Quand néant devient quelque chose, néant ne se reconnaît plus lui-même.



Baes Gansendonck était un singulier homme. Bien qu’il fût issu d’une des plus humbles familles du village, il s’était de bonne heure mis en tête qu’il était d’étoffe beaucoup plus noble que les autres paysans, — que lui seul en savait plus qu’une foule de savants réunis, — que si les affaires de la commune s’embrouillaient et marchaient à reculons, c’était uniquement parce que, malgré sa haute intelligence, il n’était pas bourgmestre, — et beaucoup d’autres choses du même genre.

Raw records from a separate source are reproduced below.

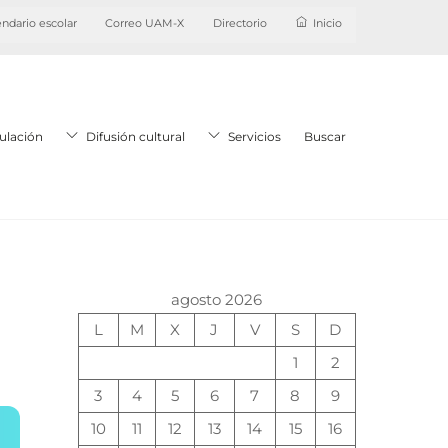
ndario escolar
Correo UAM-X
Directorio
Inicio
ulación
Difusión cultural
Servicios
Buscar
agosto 2026
L
M
X
J
V
S
D
1
2
3
4
5
6
7
8
9
10
11
12
13
14
15
16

Et cependant le pauvre homme ne savait ni lire ni écrire, et n’avait jamais eu occasion d’oublier grand’chose… mais il avait beaucoup d’argent !

Sous ce rapport du moins il ressemblait à beaucoup de personnes considérables dont l’esprit se trouve aussi sous clef dans un coffre-fort, et dont la sagesse, placée à cinq pour cent, rentre chaque année dans leur cervelle avec les intérêts. Les habitants du village, blessés chaque jour par l’orgueilleuse suffisance de baes Gansendonck, avaient peu à peu conçu une haine profonde contre lui, et lui donnaient le sobriquet railleur de blaeskaek[1].

Le baes du Saint-Sébastien était veuf et n’avait qu’un enfant. C’était une fille de dix-huit ou dix-neuf ans ; bien qu’elle fût délicate et pâle, les traits de son

  1. Vantard, fanfaron, hâbleur ; prononcez blâskâk.